Lawson came up from Portland with Shawn Meyers and Andrew Vanzee to ride with the Northwest Glacier Cruisers for the first time.

The three, who are friends from high school, can’t turn down a good ride and poker run, Lawson said.

Outside, dozens of snowmobiles were parked alongside the hut. Children climbed snow berms and rode plastic sleds back down.

In the distance, Anthony Ronhaar coached his 3-year-old daughter Cierra on how to drive her miniature snowmobile.

Behind the hut, club members fired up barbecue grills and served lunch before rallying the young club members for some training from the Northwest Avalanche Center.

“The cool thing about winter recreation is that it can be such a family outing,” said Jeff Hambelton of the Northwest Avalanche Center. “That’s the cool thing about being here - seeing three generations out here together.”

Six youngsters ages 5 to 15 gathered around to learn about snowpack, avalanches and companion rescue.

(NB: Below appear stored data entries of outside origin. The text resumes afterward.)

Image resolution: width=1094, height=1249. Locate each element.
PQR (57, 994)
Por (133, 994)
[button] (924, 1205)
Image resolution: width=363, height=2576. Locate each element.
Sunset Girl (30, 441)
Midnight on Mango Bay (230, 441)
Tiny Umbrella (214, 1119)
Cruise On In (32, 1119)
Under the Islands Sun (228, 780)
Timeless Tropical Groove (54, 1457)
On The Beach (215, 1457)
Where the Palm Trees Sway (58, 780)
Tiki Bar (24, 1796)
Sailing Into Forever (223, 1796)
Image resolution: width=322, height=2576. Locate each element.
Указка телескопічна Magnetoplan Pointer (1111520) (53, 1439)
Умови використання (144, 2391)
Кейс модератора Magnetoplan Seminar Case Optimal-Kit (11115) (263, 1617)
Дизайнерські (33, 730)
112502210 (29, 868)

Two of them, 5-year-old Dregan Kortlever and 8-year-old Isabelle Kortlever, were at the event with their father and grandfather.

But here, with the Northwest Glacier Cruisers, it’s like everyone is family.

“The people you meet are wonderful and it’s amazing to see the kids like Cierra learning to ride,” Huffstetler said.

For Drew Peters, who moved to Anacortes from Hawaii last year, the poker run marked his third ride with the club. Still, he felt just like one of the pack, he said.

Mike Couch, who is on the Lyman Town Council, is also involved with the club.

He remembers going on his first snowmobile ride on Mount Baker with a friend in 1989. A decade later, he bought his own snowmobile.

He served as club president for five years, and still delivers the barbecue and cooking equipment for events, including the annual poker run.

Shields has fond memories of the giant snowcat snow vehicle Couch uses to haul the equipment up to the warming hut.

On July 2, 2011, that snowcat carried some of Shields’ family and friends up to a spot on the road with a special view for her wedding day. Her and husband Tom Shields snowmobile together and wanted to get married on the mountain, she said.

She also has long-standing family ties to the club.

Her father, Dick Pitman, was one of the original club trustees when it was founded in 1967, she said.